⁵ A simple mental experiment can be imagined to show it: a fire cracker explodes in London at midnight and another in New York 1 milliseconds later (suppose we have synchronized clocks). The interval is sufficiently small so light cannot reach from the London event to the New York event before the NY event. Depending on their speed, position and direction, two observers may not agree on the real order of events. In fact causation is only possible for events inside the light-cone (separated in space so that light can travel from one to another in a shorter time), but for an observer who knows nothing about STR this is not apparent. The conclusion here is that causation is a feature of the theory, not of reality and ,yes, certain theories like STR are explicetly causal.

⁶ [@ben-menahemCausationScience2018] introduces the notion of causal constraints, one that better integrates into the modern physics theories and better avoids this ‘construction’ argument.

Conclusion

Probability theory serves as a crucial philosophical bridge between unconscious pattern recognition and rational inference. This preserves the bridge function identified earlier—enabling rational discourse while acknowledging epistemic limitations.

This reveals something deep about the nature of rationality itself: it requires deterministic structures to function, and when reality doesn’t provide them, rationality constructs them (hence all what we call “instrumentalism”). The movement from causal to probabilistic interpretation represents an evolution in this constructive project—from naive metaphysical claims about necessity to sophisticated mathematical encodings of uncertainty.

This philosophical strategy finds remarkable parallel in the development of quantum mechanics. Classical physics assumed ontological determinism—complete predictability given perfect knowledge of initial conditions. Quantum mechanics forced physicists to confront fundamental uncertainty, yet rather than abandoning systematic reasoning, they developed mathematical frameworks to work with irreducible uncertainty itself.
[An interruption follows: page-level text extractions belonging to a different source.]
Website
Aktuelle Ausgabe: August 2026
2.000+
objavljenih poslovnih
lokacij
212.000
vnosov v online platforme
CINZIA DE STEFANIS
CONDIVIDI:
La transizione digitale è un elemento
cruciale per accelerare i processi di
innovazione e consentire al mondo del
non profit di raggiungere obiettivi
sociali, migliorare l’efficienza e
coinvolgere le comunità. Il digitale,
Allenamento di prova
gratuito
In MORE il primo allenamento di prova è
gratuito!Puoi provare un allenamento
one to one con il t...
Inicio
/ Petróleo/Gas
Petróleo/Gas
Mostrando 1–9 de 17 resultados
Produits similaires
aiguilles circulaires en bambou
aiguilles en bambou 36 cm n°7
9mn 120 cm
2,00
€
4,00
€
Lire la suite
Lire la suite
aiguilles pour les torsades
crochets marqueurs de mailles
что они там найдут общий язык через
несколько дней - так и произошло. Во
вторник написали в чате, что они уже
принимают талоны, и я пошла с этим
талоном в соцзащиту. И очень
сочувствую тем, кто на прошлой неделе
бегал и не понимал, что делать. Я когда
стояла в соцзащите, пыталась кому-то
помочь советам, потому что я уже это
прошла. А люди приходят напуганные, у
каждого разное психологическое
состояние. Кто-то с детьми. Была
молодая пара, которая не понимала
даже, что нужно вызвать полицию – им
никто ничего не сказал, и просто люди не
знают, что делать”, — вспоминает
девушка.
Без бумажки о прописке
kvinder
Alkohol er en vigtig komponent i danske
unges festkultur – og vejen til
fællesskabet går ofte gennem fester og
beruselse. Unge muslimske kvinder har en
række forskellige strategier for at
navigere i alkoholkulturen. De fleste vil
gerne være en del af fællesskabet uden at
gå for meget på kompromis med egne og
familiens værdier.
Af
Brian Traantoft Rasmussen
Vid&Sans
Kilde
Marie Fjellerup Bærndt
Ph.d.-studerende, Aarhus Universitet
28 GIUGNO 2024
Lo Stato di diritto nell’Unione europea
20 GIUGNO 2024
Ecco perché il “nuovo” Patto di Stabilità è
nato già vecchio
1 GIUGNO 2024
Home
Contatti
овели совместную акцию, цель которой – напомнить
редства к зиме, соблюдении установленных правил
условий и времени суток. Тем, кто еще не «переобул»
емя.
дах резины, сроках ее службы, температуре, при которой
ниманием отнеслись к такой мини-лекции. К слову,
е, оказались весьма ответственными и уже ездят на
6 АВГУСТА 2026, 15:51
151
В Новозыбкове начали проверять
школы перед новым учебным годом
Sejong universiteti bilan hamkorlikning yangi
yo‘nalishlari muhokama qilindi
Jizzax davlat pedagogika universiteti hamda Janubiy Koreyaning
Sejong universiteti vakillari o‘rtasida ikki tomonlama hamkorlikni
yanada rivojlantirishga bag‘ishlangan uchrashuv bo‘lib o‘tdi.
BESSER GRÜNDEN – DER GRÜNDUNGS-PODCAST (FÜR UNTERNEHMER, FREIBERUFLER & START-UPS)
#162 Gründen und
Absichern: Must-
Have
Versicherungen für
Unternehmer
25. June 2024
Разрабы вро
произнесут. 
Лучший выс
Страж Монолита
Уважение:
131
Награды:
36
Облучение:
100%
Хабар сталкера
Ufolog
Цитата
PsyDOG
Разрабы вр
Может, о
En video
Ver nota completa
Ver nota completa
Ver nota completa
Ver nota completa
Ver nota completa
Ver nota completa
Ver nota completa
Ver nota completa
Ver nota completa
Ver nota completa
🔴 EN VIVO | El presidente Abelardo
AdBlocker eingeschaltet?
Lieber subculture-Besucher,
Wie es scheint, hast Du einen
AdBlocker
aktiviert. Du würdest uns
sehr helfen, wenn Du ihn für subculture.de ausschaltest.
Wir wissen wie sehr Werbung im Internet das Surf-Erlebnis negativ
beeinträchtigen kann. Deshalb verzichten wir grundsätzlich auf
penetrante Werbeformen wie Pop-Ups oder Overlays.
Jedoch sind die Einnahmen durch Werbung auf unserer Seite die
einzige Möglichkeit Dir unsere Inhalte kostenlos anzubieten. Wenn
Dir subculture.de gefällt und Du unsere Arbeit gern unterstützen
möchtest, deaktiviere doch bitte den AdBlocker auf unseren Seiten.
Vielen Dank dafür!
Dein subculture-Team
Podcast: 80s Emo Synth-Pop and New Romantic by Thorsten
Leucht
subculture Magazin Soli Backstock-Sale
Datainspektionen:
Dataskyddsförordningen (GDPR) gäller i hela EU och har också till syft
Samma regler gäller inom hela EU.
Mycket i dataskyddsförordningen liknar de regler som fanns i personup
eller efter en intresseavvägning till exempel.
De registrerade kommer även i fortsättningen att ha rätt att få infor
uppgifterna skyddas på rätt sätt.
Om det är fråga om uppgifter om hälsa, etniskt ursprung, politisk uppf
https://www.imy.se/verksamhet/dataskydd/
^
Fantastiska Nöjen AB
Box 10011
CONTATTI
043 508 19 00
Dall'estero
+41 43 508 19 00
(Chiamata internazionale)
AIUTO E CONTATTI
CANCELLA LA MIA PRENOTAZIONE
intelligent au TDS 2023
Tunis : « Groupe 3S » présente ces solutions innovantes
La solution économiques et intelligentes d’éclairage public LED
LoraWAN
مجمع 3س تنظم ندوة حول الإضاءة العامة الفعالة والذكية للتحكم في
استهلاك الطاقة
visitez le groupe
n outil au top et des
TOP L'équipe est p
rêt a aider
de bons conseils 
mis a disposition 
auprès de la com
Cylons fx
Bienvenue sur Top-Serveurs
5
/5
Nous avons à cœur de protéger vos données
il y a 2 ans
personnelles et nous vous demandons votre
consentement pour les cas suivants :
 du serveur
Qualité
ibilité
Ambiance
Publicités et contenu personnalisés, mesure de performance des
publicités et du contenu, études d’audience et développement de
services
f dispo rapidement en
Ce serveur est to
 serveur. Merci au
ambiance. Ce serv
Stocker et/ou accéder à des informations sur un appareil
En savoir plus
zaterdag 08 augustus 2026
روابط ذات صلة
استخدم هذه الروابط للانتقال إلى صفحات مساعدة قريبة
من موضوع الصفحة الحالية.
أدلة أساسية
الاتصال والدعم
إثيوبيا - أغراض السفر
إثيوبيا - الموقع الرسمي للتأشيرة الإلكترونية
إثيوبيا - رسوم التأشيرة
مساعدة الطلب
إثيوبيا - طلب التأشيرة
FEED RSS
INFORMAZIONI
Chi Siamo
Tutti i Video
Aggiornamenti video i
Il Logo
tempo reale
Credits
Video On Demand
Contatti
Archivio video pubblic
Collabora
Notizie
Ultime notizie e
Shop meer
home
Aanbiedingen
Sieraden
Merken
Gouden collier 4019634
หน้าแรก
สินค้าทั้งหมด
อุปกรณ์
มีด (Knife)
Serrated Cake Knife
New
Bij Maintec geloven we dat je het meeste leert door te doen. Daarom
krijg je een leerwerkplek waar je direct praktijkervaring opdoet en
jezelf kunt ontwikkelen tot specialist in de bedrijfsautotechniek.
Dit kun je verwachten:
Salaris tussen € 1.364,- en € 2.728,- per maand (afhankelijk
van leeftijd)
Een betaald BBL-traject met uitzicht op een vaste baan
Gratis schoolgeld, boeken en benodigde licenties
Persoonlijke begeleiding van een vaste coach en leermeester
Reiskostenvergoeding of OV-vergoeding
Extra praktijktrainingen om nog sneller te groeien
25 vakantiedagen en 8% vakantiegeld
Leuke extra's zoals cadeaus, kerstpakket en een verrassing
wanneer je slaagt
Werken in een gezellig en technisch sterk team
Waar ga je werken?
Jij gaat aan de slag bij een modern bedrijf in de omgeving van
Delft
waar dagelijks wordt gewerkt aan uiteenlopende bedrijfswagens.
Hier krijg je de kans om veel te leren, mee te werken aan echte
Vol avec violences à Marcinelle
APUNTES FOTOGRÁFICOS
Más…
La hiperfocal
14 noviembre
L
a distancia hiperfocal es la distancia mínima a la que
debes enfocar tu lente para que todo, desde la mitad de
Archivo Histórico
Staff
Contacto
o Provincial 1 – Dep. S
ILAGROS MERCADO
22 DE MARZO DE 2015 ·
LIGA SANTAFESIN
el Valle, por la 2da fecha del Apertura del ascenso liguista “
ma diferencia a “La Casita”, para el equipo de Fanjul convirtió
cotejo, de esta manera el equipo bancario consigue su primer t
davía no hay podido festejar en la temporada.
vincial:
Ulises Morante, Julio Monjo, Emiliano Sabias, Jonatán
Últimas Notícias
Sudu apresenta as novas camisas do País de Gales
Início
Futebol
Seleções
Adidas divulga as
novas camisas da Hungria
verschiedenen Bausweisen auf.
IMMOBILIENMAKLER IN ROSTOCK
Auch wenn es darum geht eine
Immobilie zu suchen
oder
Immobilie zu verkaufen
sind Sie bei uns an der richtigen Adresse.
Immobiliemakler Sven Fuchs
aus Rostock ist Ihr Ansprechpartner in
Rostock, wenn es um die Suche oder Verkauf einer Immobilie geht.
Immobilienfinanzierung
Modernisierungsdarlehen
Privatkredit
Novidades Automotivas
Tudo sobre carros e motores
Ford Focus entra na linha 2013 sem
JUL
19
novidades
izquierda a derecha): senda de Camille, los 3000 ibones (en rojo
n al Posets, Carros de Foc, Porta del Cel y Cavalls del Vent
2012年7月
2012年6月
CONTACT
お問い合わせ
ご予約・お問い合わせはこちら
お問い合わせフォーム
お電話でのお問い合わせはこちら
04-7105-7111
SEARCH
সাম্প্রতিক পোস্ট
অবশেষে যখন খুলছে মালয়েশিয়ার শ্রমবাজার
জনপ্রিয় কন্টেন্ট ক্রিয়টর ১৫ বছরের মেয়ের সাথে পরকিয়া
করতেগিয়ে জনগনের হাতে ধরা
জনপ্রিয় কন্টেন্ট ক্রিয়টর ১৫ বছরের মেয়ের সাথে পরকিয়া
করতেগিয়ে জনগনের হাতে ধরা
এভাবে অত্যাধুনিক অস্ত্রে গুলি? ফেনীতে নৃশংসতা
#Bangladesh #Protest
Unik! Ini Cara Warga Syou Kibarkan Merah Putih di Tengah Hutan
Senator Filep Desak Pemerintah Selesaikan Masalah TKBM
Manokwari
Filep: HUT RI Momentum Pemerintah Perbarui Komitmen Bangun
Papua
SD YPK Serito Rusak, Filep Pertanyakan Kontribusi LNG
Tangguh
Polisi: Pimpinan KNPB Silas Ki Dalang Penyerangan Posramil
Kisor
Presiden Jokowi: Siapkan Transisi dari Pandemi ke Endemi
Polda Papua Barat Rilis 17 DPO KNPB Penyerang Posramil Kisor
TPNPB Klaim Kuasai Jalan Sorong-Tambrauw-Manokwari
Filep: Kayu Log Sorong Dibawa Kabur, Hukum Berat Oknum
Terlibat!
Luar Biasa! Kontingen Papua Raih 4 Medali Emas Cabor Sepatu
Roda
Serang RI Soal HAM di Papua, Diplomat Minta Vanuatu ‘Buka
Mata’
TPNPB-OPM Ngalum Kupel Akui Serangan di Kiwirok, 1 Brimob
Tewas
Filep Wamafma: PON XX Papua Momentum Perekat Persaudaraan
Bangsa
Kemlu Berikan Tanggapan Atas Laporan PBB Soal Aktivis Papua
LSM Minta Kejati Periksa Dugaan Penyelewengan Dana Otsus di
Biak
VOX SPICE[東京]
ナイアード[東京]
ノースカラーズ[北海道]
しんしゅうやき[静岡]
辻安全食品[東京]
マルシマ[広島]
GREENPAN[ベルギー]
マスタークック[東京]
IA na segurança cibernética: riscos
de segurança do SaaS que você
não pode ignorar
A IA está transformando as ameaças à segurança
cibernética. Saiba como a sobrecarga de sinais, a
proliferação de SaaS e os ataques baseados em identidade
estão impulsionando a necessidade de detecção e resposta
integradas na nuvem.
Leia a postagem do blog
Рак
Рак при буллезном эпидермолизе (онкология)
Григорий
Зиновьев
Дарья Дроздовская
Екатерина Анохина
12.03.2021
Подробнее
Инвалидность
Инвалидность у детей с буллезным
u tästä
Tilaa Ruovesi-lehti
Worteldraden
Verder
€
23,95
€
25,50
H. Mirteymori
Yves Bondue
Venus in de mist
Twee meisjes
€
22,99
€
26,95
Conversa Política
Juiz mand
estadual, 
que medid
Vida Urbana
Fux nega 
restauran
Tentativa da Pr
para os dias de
The wave function represents precisely this transformation: taking epistemic limitations about measurement and encoding them in mathematical structures that become the foundation for physical predictions.

Rather than abandoning systematic reasoning, physicists developed mathematical frameworks that treat uncertainty itself as the fundamental reality. The wave function performs precisely the transformation identified here: it takes our epistemic limitations about measurement and encodes them in mathematical structures that become the foundation for physical predictions. Probability amplitudes become determinate mathematical objects we can calculate with, even though they represent our fundamental inability to simultaneously know position and momentum.